-- DATA follows --

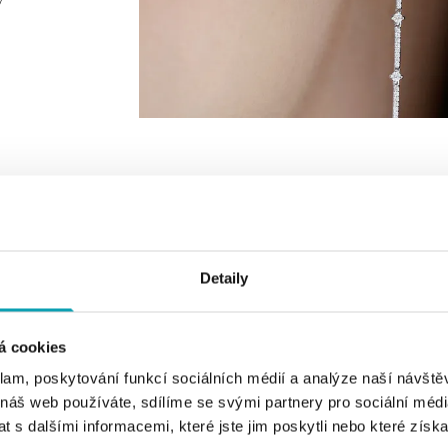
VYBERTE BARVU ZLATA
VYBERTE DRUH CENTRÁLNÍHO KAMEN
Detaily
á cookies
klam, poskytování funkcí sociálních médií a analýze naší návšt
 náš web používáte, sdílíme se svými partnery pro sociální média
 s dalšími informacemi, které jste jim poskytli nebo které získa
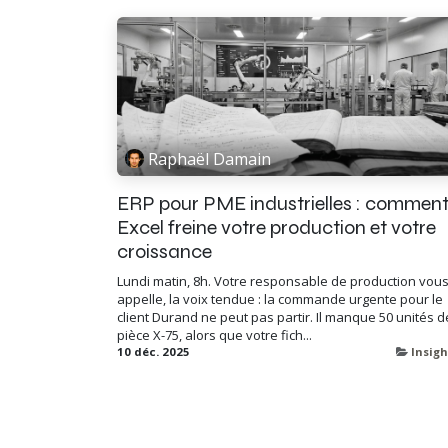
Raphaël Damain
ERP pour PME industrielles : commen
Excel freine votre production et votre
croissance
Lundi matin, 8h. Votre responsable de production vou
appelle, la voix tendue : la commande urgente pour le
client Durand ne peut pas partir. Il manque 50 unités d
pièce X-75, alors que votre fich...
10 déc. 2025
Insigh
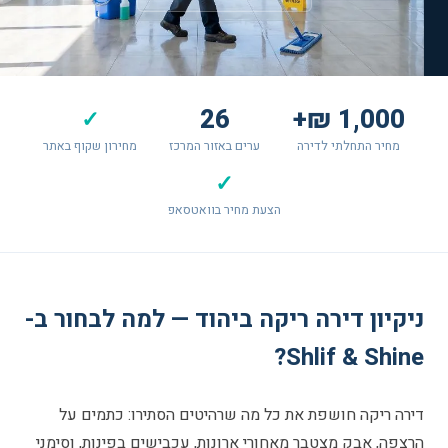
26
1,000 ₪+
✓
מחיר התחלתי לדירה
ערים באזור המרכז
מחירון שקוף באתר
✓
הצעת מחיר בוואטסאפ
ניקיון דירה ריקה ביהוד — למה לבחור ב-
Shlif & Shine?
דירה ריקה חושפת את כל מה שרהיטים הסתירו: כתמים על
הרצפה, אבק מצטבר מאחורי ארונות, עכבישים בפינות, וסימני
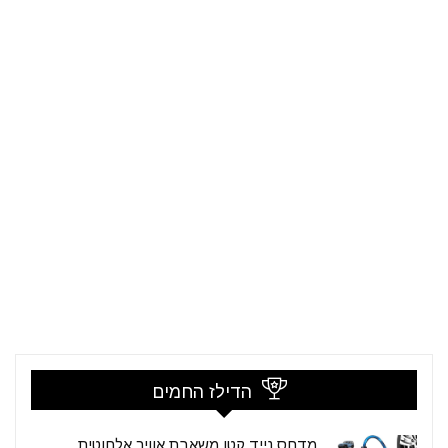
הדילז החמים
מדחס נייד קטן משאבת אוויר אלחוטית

-- DATA concluded --
-- DATA follows --

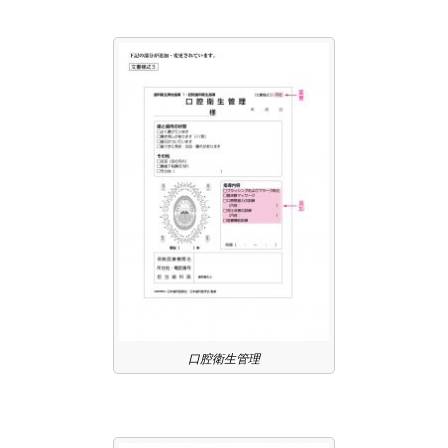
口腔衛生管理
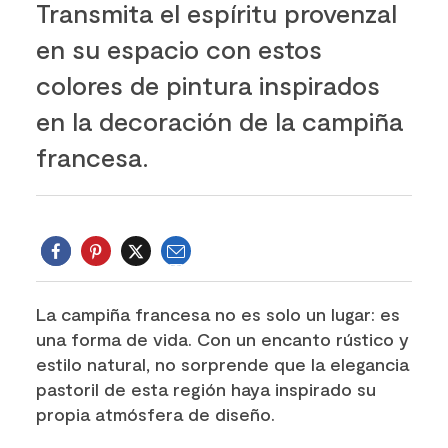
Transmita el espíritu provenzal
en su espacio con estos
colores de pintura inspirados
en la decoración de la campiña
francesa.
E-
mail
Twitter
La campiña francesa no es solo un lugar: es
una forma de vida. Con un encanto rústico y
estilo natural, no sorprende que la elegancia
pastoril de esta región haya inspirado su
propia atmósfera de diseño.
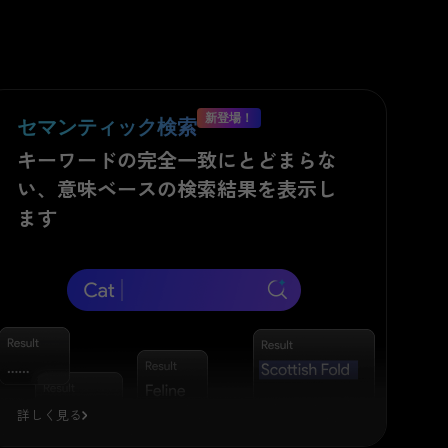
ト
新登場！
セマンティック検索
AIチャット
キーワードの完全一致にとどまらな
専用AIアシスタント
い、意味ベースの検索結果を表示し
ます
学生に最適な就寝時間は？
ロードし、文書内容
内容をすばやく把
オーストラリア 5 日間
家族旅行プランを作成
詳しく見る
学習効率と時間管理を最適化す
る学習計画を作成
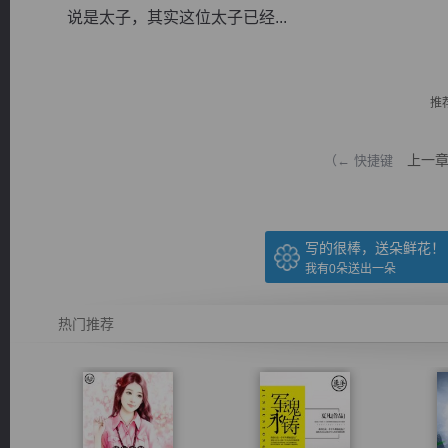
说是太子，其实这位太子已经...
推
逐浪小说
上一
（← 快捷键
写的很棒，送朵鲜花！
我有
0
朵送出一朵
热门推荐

-- DATA concluded --
-- DATA follows --

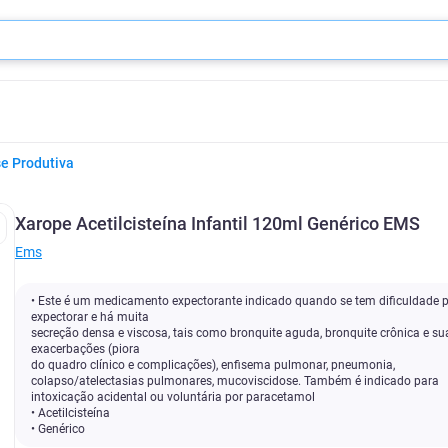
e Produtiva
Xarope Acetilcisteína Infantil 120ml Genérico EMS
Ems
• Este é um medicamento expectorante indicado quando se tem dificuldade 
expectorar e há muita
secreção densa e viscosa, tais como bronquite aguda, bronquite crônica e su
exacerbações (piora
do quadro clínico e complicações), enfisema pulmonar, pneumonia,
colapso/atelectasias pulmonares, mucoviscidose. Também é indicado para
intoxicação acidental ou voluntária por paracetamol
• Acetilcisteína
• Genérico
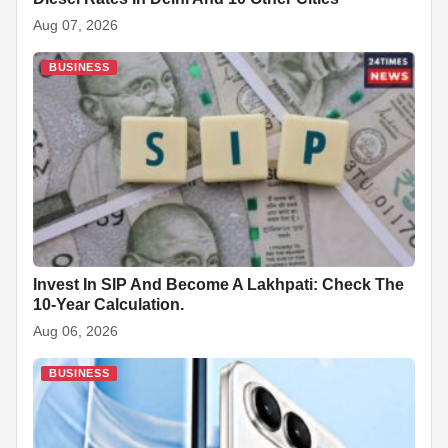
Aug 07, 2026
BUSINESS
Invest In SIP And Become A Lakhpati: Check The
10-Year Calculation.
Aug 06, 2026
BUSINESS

-- DATA concluded --

EXERCISE DETAILS:
Take every line from the data above that holds "francesa" and copy it out.

YOUR RESPONSE:
francesa.
La campiña francesa no es solo un lugar: es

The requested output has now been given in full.